Microsoft has finally made the dark theme available

Apr 14, 2015 10:02 GMT  ·  By

After months of testing, Microsoft has finally introduced a dark theme in Windows 10, but for the moment, it’s only available as part of the leaked build 10056.

As you can see in these screenshots, the dark theme doesn’t seem to be complete right now, so Microsoft still has some work to do before rolling it out to all users, which is most likely expected to happen in the next build for users enrolled in the Windows Insider program.

The dark theme, which doesn’t seem to do anything else besides setting black as the main color for the Start menu, the taskbar, and the notification center, is configured by default in Windows 10 build 10056, so you won’t have to turn to registry tweaks or any other tricks to enable it.

Beautiful Start menu

The Start menu is one of the features that fully embrace the dark theme, and at first glance, it really seems to look good, although transparency is barely noticeable with this visual style.

At the same time, the Start screen uses a bigger transparency level, but as compared to the Start menu, live tiles and app shortcuts are easier to spot this time.

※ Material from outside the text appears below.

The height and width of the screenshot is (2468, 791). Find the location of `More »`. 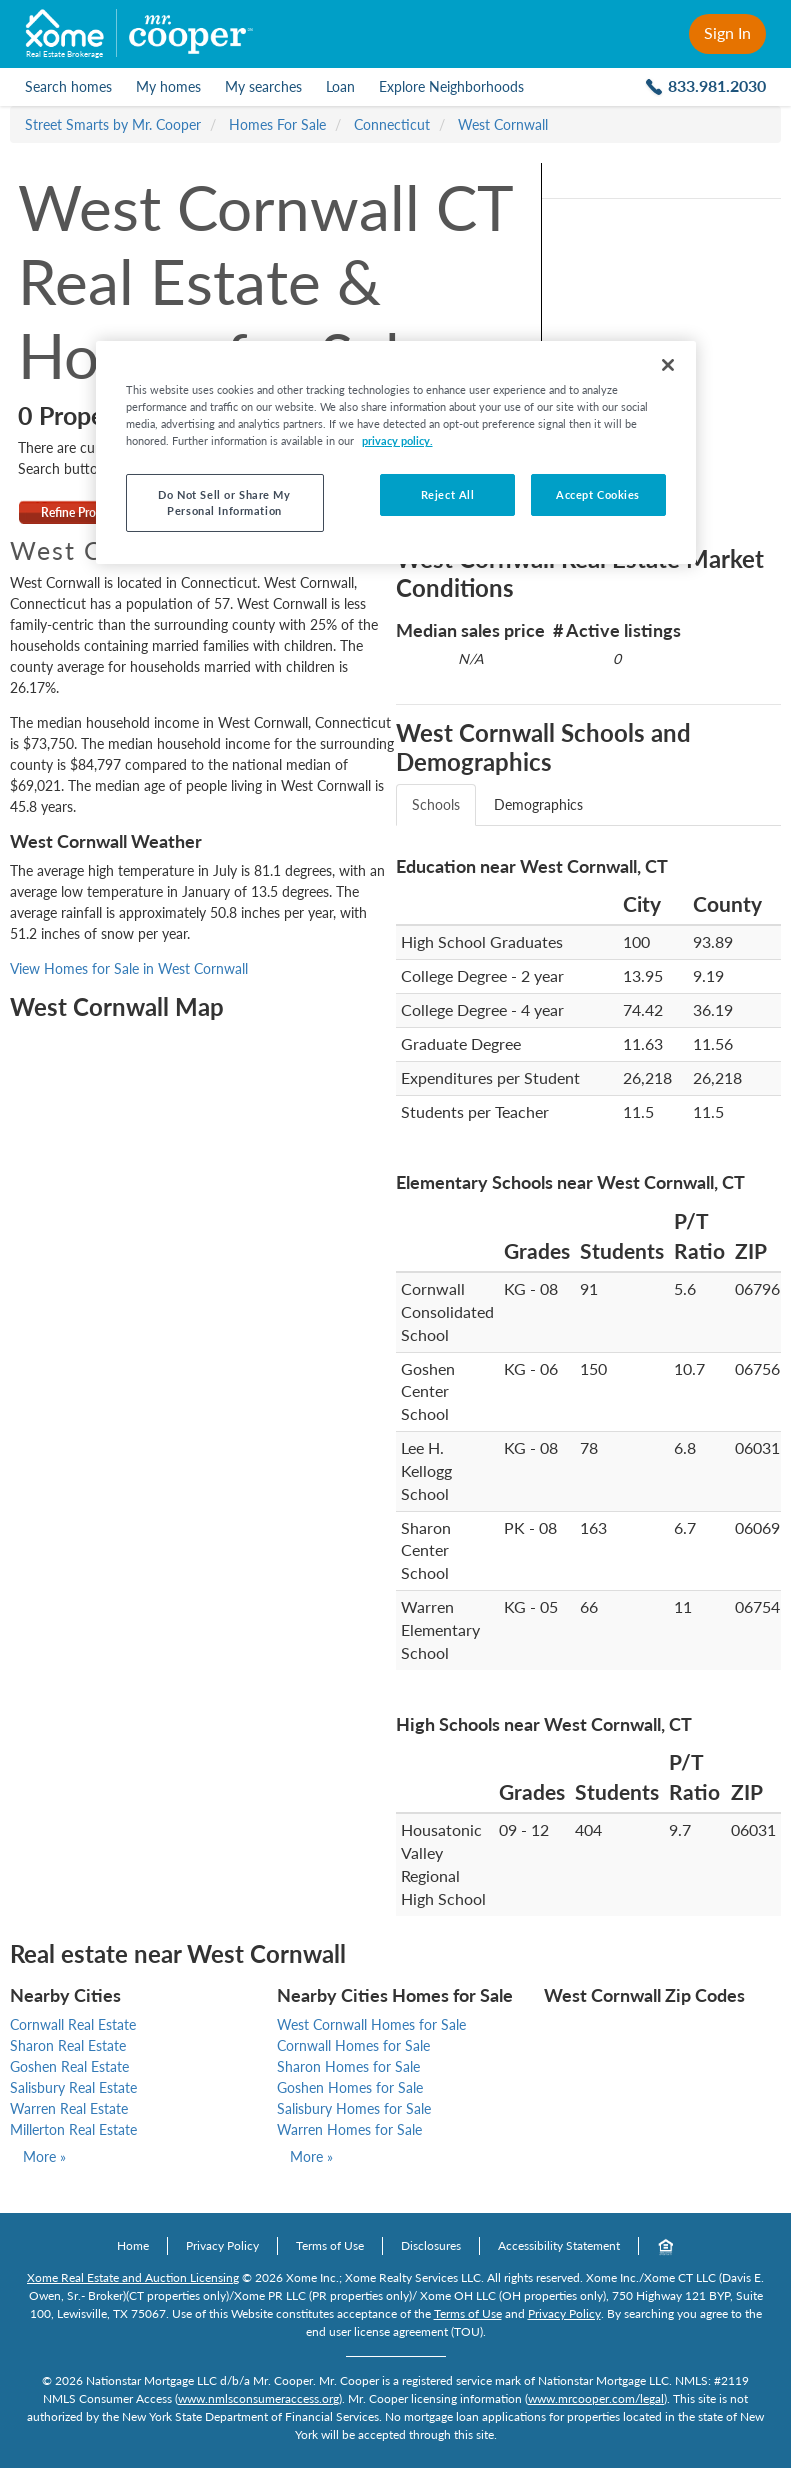

More » is located at coordinates (44, 2156).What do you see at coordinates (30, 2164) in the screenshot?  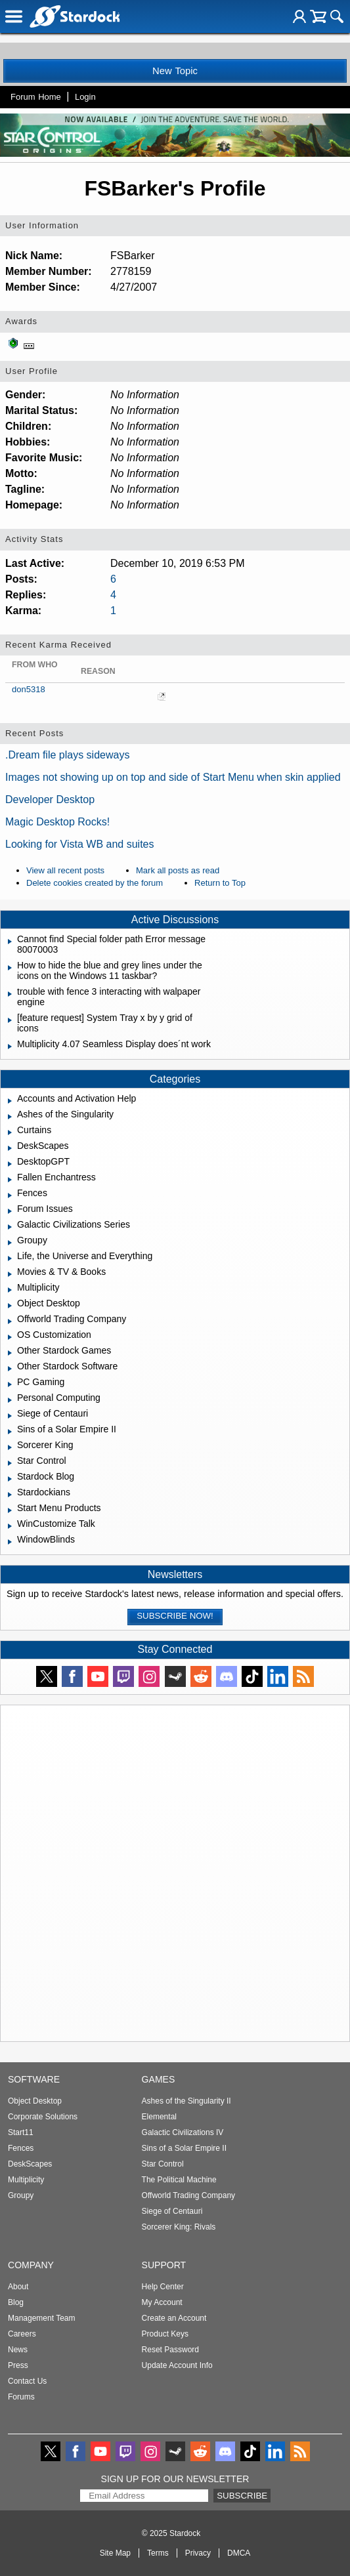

The notification center, on the other hand, doesn’t look that good with a dark theme, and it just seems that more refinements are needed, which is absolutely normal, given the fact that Windows 10 is still in development.

The taskbar clock, windows, and context menu do not yet come with a dark theme, but that could change in the coming builds, when Microsoft completes development of more tweaks.

Right now, the dark theme is only available as part of build 10056, so in case you come across something that doesn’t work as it should because of this theme, Microsoft won’t help you fix it because no support is being offered for leaked builds and unofficial releases.